If you check this problem, I really appreciate you..

*This is the problem from Bartle 5.1 #14.

Let $A=(0,∞)$, $k:A→\Bbb R$ is given by $$k(x)=\begin{cases}0& (x∈A∩\Bbb Q^c)\\n &(x∈A∩\Bbb Q, x = \frac{m}{n}, (m,n)=1) \end{cases}$$
Let $B$ be an arbitrary open interval in A ($B⊂A$).
Show that function $k$ is unbounded on $B$.* My solution:
There exists $B=(a,b)⊂A=(0,∞)$ such that $k$ is bounded on $B$.
So,there exist $M>0$ such that $\forall x\in B$, $\lvert k(x)\rvert \leq M$
ⅰ)$a,b\in \Bbb R$
Let $C=(a,\min\{a+1,b\})$
Let $D=\{x\in C｜x=m/n ,(m,n)=1, n\leq M\}$. Then $D$ is finite set.
Let $c_1$=the smallest number in D and $c_2$ is next number in $D$ ($c_1<c_2$)
Then by $\Bbb Q$-density, there exist a rational number $c$ in interval ($c_1, c_2$). Then, $c=q/p$, $(p,q)=1$, $p>M$.
So $k(c)=p>M$ and $c \in (c_1,c_2) \subset C = (a,\min\{a+1,b\})\subset B=(a,b)\subset A=(0,∞)$.
Thus this is contradiction to "$k$ is bounded on $B$."
Thus $k$ is not bounded on arbitrary open intervals included in $A$.

ⅱ)$a,b\in \Bbb R \cup \{∞\}$
Let $C=(a,a+1)$. Then Let's do something similar way to ⅰ).



Thus $k$ is not bounded on arbitrary open intervals included in $A$.

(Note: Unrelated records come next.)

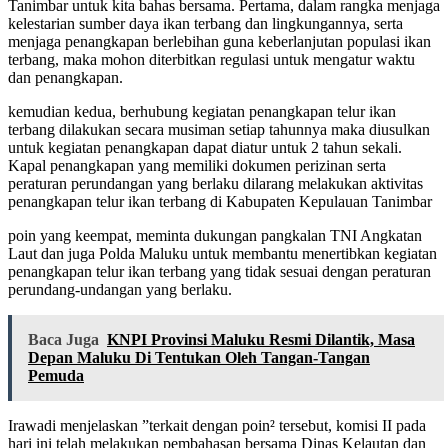
Tanimbar untuk kita bahas bersama. Pertama, dalam rangka menjaga
kelestarian sumber daya ikan terbang dan lingkungannya, serta
menjaga penangkapan berlebihan guna keberlanjutan populasi ikan
terbang, maka mohon diterbitkan regulasi untuk mengatur waktu
dan penangkapan.
kemudian kedua, berhubung kegiatan penangkapan telur ikan
terbang dilakukan secara musiman setiap tahunnya maka diusulkan
untuk kegiatan penangkapan dapat diatur untuk 2 tahun sekali.
Kapal penangkapan yang memiliki dokumen perizinan serta
peraturan perundangan yang berlaku dilarang melakukan aktivitas
penangkapan telur ikan terbang di Kabupaten Kepulauan Tanimbar
poin yang keempat, meminta dukungan pangkalan TNI Angkatan
Laut dan juga Polda Maluku untuk membantu menertibkan kegiatan
penangkapan telur ikan terbang yang tidak sesuai dengan peraturan
perundang-undangan yang berlaku.
Baca Juga
KNPI Provinsi Maluku Resmi Dilantik, Masa
Depan Maluku Di Tentukan Oleh Tangan-Tangan
Pemuda
Irawadi menjelaskan ”terkait dengan poin² tersebut, komisi II pada
hari ini telah melakukan pembahasan bersama Dinas Kelautan dan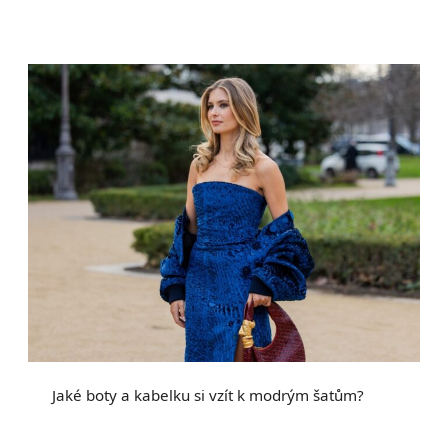
Jaké boty a kabelku si vzít k modrým šatům?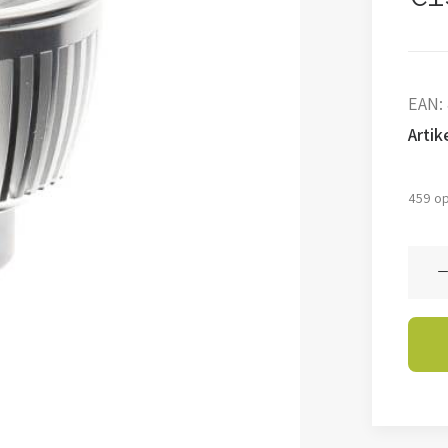
EAN:
Arti
459 op
Spot
Livo
-
5
watt
-
4000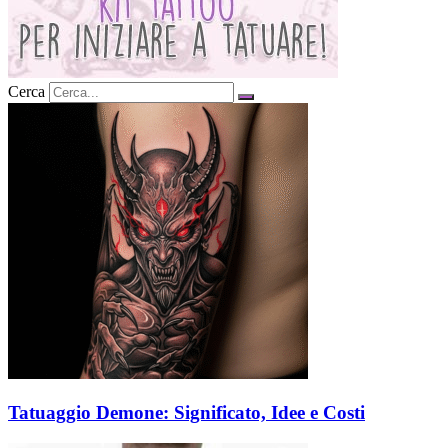
Cerca
Tatuaggio Demone: Significato, Idee e Costi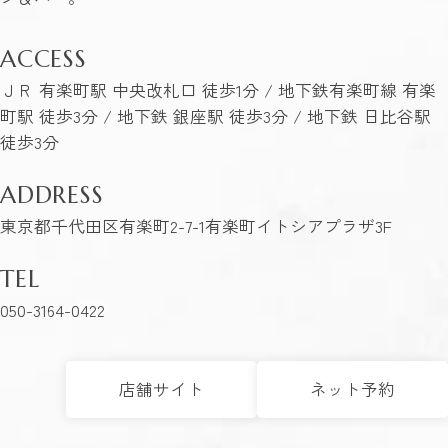
ACCESS
ＪＲ 有楽町駅 中央改札口 徒歩1分 / 地下鉄有楽町線 有楽
町駅 徒歩3分 / 地下鉄 銀座駅 徒歩3分 / 地下鉄 日比谷駅
徒歩3分
ADDRESS
東京都千代田区有楽町2-7-1有楽町イトシアプラザ3F
TEL
050-3164-0422
店舗サイト
ネット予約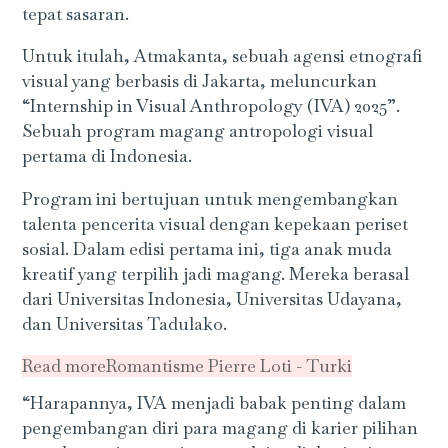
tepat sasaran.
Untuk itulah, Atmakanta, sebuah agensi etnografi
visual yang berbasis di Jakarta, meluncurkan
“Internship in Visual Anthropology (IVA) 2025”.
Sebuah program magang antropologi visual
pertama di Indonesia.
Program ini bertujuan untuk mengembangkan
talenta pencerita visual dengan kepekaan periset
sosial. Dalam edisi pertama ini, tiga anak muda
kreatif yang terpilih jadi magang. Mereka berasal
dari Universitas Indonesia, Universitas Udayana,
dan Universitas Tadulako.
Read more
Romantisme Pierre Loti - Turki
“Harapannya, IVA menjadi babak penting dalam
pengembangan diri para magang di karier pilihan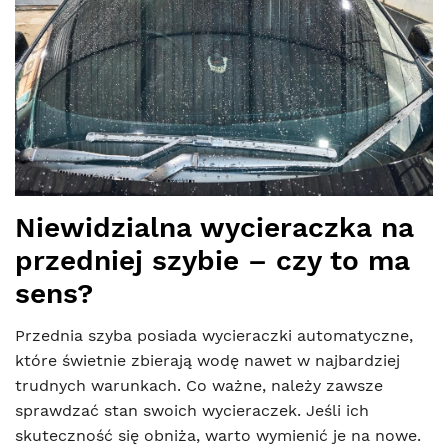
Niewidzialna wycieraczka na
przedniej szybie – czy to ma
sens?
Przednia szyba posiada wycieraczki automatyczne,
które świetnie zbierają wodę nawet w najbardziej
trudnych warunkach. Co ważne, należy zawsze
sprawdzać stan swoich wycieraczek. Jeśli ich
skuteczność się obniża, warto wymienić je na nowe.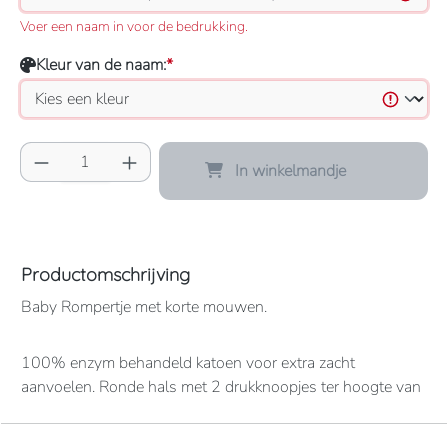
Voer een naam in voor de bedrukking.
Kleur van de naam:
*
Producthoeveelheid: Voer de gewenste hoeve
In winkelmandje
Productomschrijving
Baby Rompertje met korte mouwen.
100% enzym behandeld katoen voor extra zacht
aanvoelen. Ronde hals met 2 drukknoopjes ter hoogte van
de schouders. 3 drukknoopjes onderaan. Kraag en
onderkant in rib boord.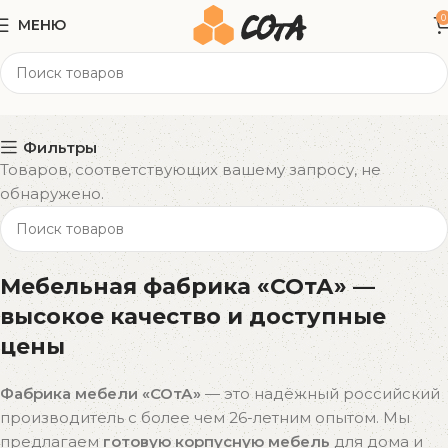
0
МЕНЮ
55x57x81 см
Категории
Фильтры
Товаров, соответствующих вашему запросу, не
обнаружено.
Мебельная фабрика «СОтА» —
высокое качество и доступные
цены
Фабрика мебели «СОтА»
— это надёжный российский
производитель с более чем 26-летним опытом. Мы
предлагаем
готовую корпусную мебель
для дома и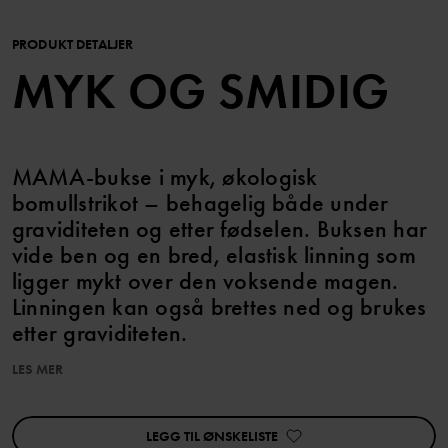
PRODUKT DETALJER
MYK OG SMIDIG
MAMA-bukse i myk, økologisk
bomullstrikot – behagelig både under
graviditeten og etter fødselen. Buksen har
vide ben og en bred, elastisk linning som
ligger mykt over den voksende magen.
Linningen kan også brettes ned og brukes
etter graviditeten.
LES MER
Match med den tilhørende gravidtoppen for et komplett sett.
Produktsikkerhet:
LEGG TIL ØNSKELISTE
KEEP AWAY FROM FIRE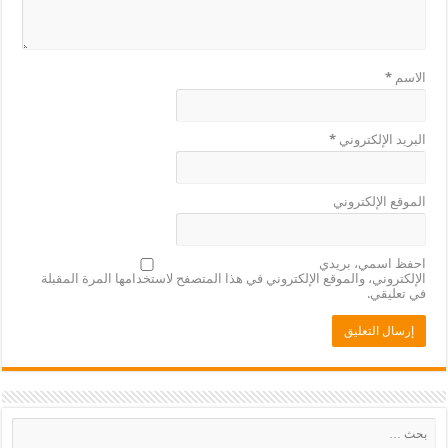
الاسم
*
البريد الإلكتروني
*
الموقع الإلكتروني
احفظ اسمي، بريدي
الإلكتروني، والموقع الإلكتروني في هذا المتصفح لاستخدامها المرة المقبلة
في تعليقي.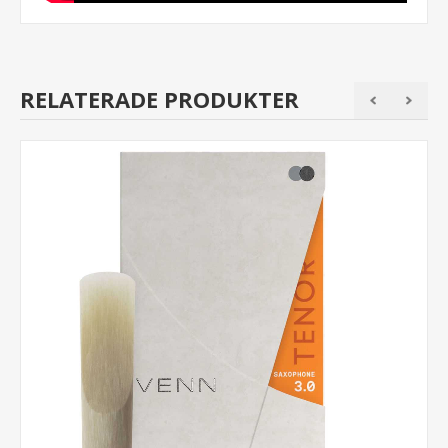
RELATERADE PRODUKTER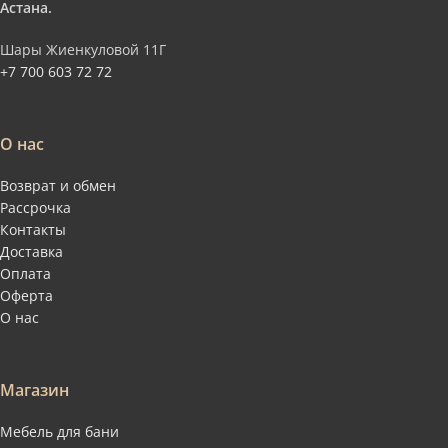
Астана.
Шары Жиенкуловой 11Г
+7 700 603 72 72
О нас
Возврат и обмен
Рассрочка
Контакты
Доставка
Оплата
Оферта
О нас
Магазин
Мебель для бани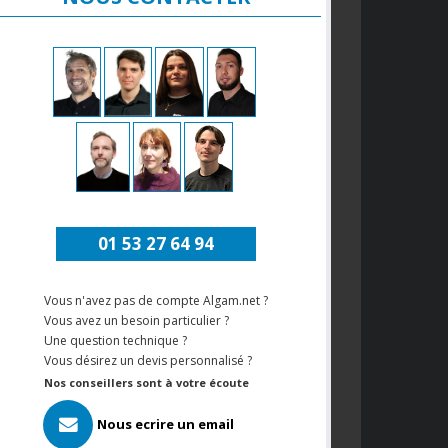
01 53 27 64 94
Vous n'avez pas de compte Algam.net ?
Vous avez un besoin particulier ?
Une question technique ?
Vous désirez un devis personnalisé ?
Nos conseillers sont à votre écoute
Nous ecrire un email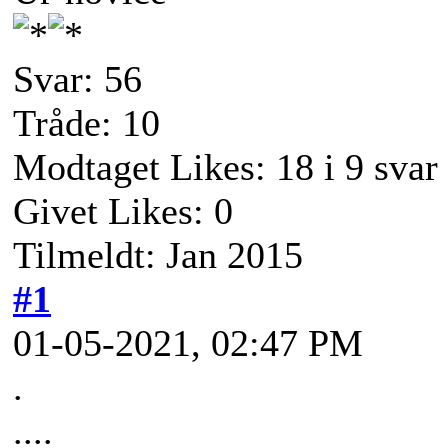
Svar: 56
Tråde: 10
Modtaget Likes: 18 i 9 svar
Givet Likes: 0
Tilmeldt: Jan 2015
#1
01-05-2021, 02:47 PM
.
....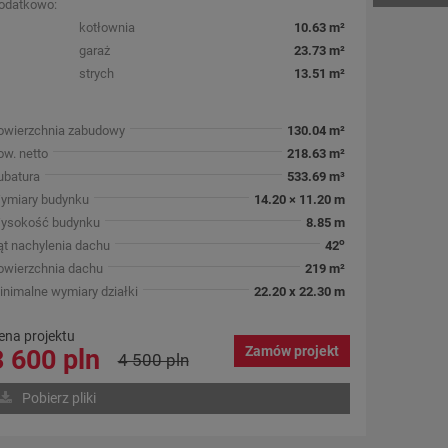
odatkowo:
kotłownia
10.63 m²
garaż
23.73 m²
strych
13.51 m²
owierzchnia zabudowy
130.04 m²
ow. netto
218.63 m²
ubatura
533.69 m³
ymiary budynku
14.20 × 11.20 m
ysokość budynku
8.85 m
o
ąt nachylenia dachu
42
owierzchnia dachu
219 m²
inimalne wymiary działki
22.20 x 22.30 m
ena projektu
Zamów projekt
3 600 pln
4 500 pln
Pobierz pliki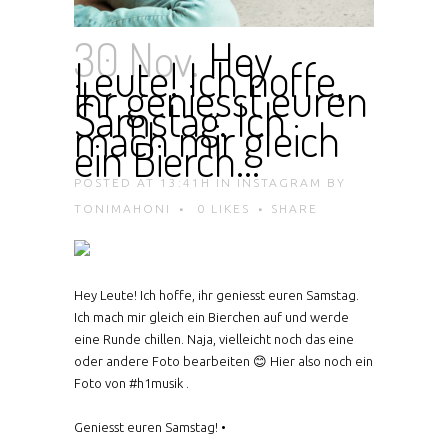
30 Nov.
Hey
Leute! Ich hoffe,
ihr geniesst euren
Samstag. Ich
mach mir gleich
ein Bierch…
POSTED AT 13:41H
IN
INSTAGRAM
BY
TONIMAHONI
0
LIKES
SHARE
Hey Leute! Ich hoffe, ihr geniesst euren Samstag.
Ich mach mir gleich ein Bierchen auf und werde
eine Runde chillen. Naja, vielleicht noch das eine
oder andere Foto bearbeiten 😊 Hier also noch ein
Foto von #h1musik .
Geniesst euren Samstag! •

How about my inference? Please check above, and if you have good solution, let me know it... Thank you.

 

[Opalg]

Hello, I have a problem. I think this problem about 5 hours. But I couldn't finish this.
In fact, I solve a little. But I don't know whether it is right or not.
If you check this problem, I really appreciate you..

*This is the problem from Bartle 5.1 #14.

A=(0,∞) k:A→R(real numbers) ,k(x)=0 (x∈A∩Q^c) k(x)=n (x∈A∩Q,x=m/n (m,n)=1 )
Let B : arbitrary open interval in A (B⊂A)
Show that function k is unbounded on B.* My solution:
There exists B=(a,b)⊂A=(0,∞) such that k is bounded on B.
So,there exist M>0 such that ∀x∈B=(a,b), ｜k(x)｜≤M
ⅰ)(a,b∈R)
Let C=(a,min{a+1,b})
Let D={x∈C｜x=m/n,(m,n)=1, n≤M}. Then D is finite set.
Let c1=the smallest number in D and c2 is next number in D (c1<c2)
Then by Q-density, there exist a rational number c in interval (c1,c2). Then, c=q/p (p,q)=1, p>M.
So k(c)=p>M & c∈(c1,c2)⊂C=(a,min{a+1,b})⊂B=(a,b)⊂A=(0,∞).
Thus this is contradiction to "k is bounded on B."
Thus k is not bounded on arbitrary open intervals included in A.

ⅱ)(a,b∈R∪{∞})
Let C=(a,a+1). Then Let's do something similar way to ⅰ)(a,b∈R)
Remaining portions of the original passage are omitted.